>>>

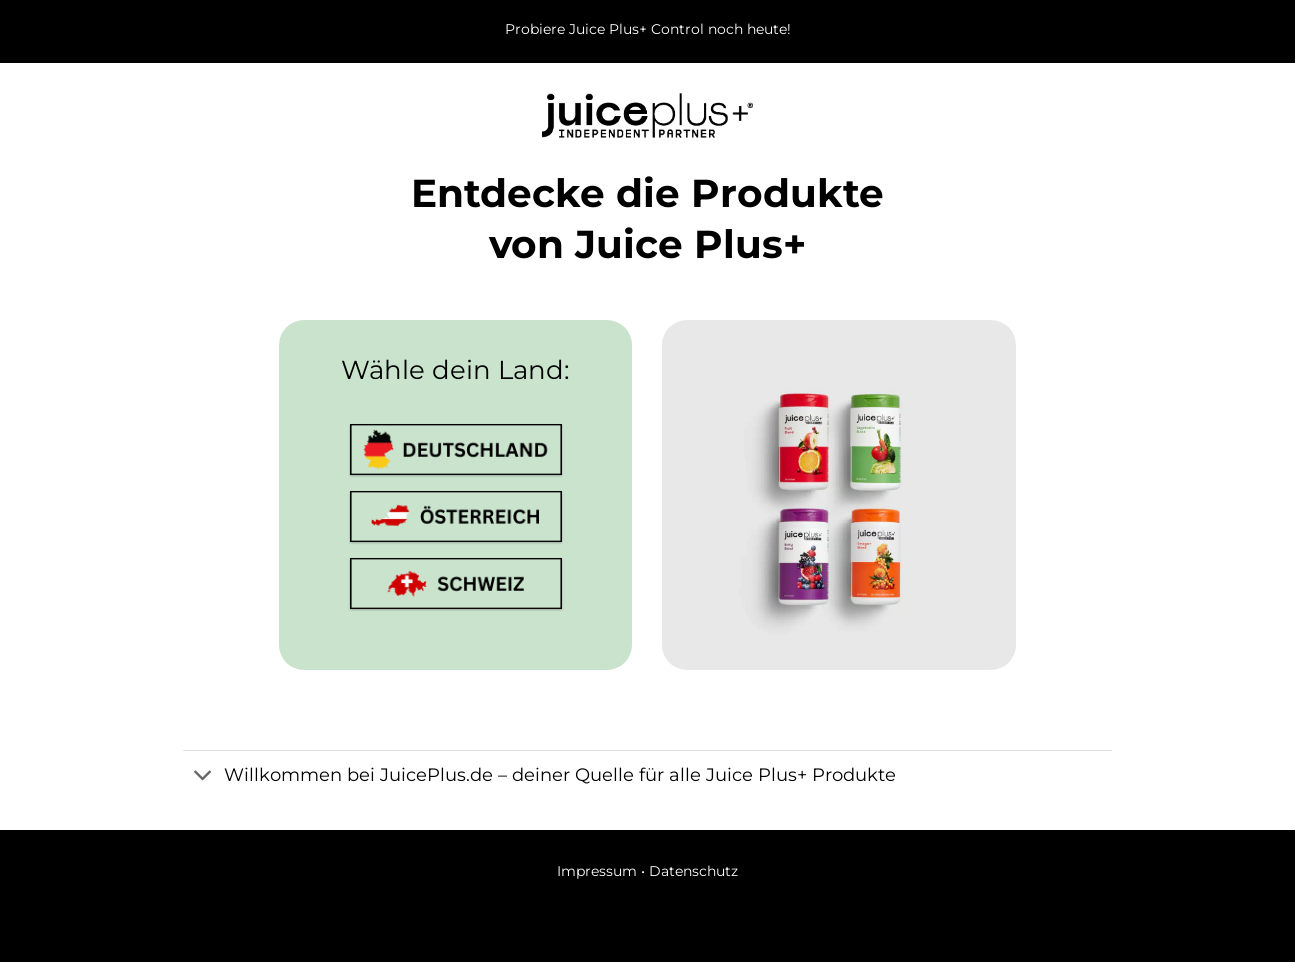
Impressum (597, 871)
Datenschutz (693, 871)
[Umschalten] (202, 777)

<<<
>>>

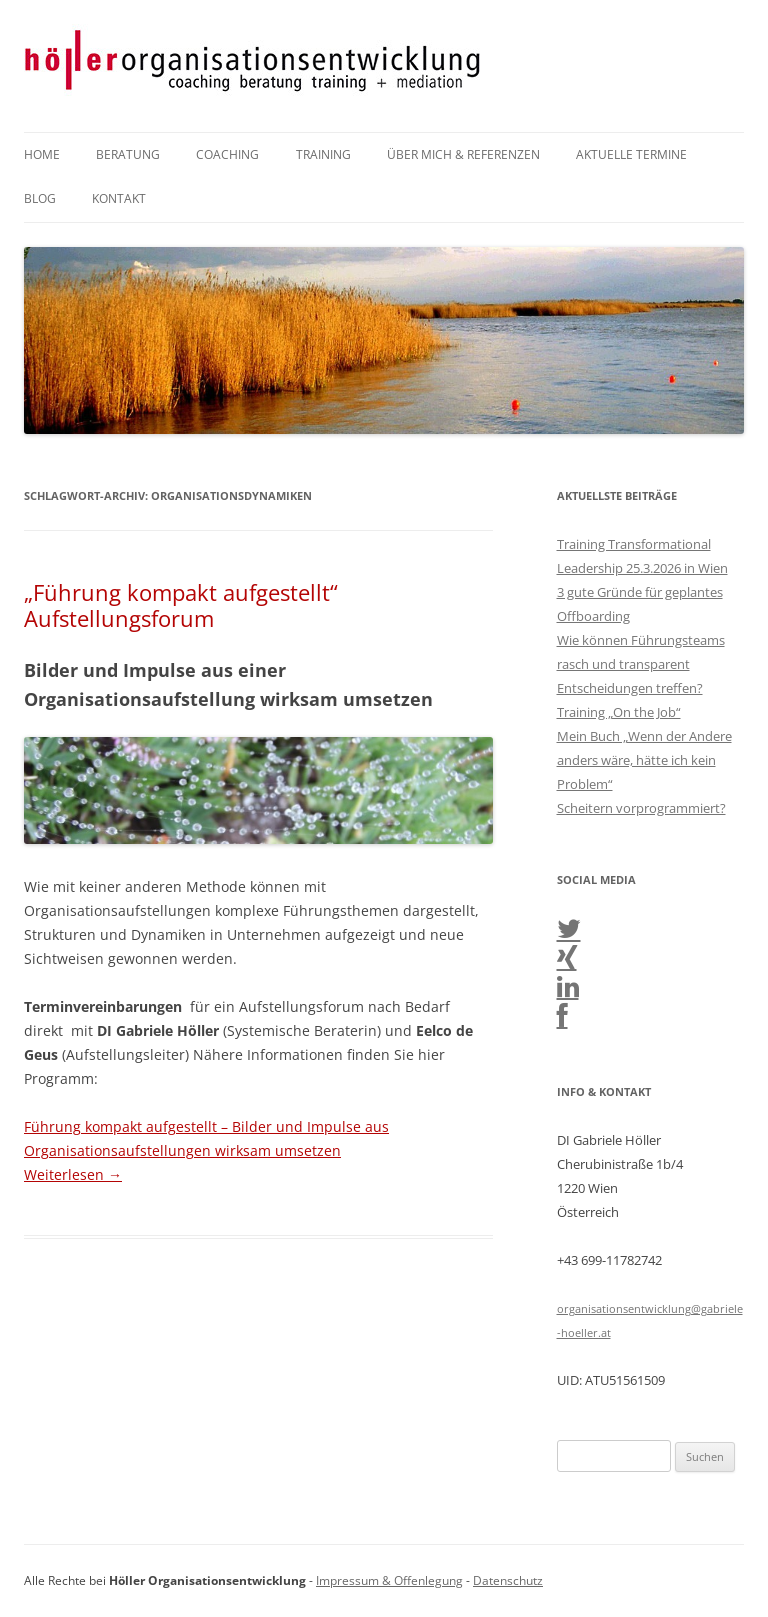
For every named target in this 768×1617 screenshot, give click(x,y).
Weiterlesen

<<<
>>>

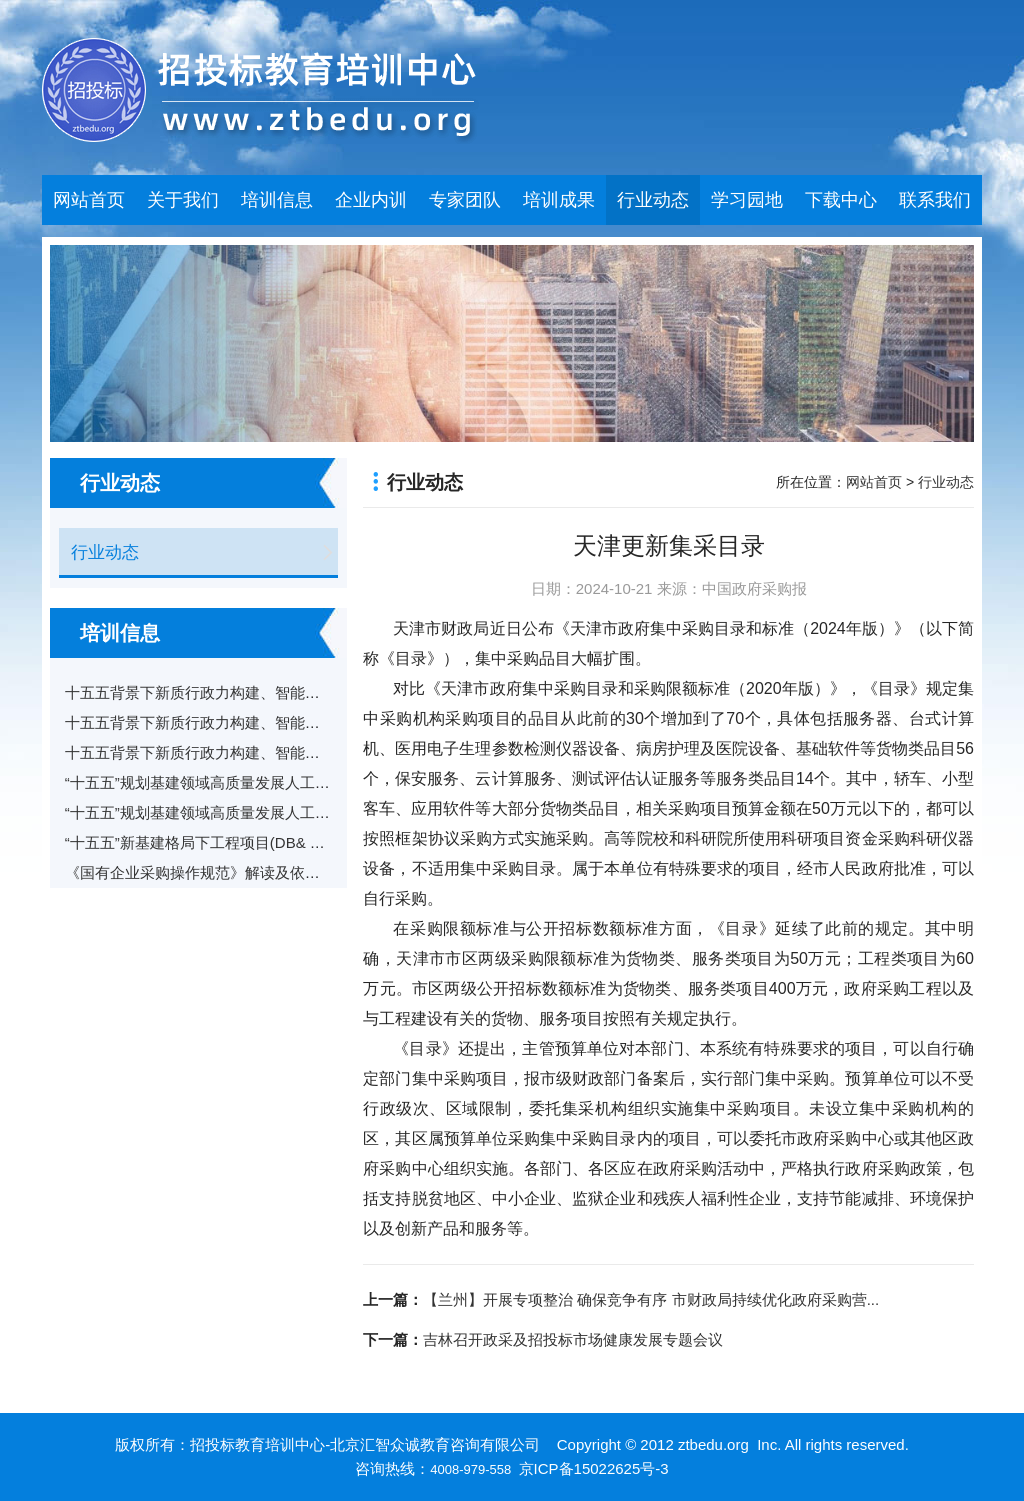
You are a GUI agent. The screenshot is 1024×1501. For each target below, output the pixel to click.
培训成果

<<<

== WORK REQUEST ==
Please count the lines of the entries above that include "screenshot" and give only the total.

== RESPONSE TO THE TASK ==
2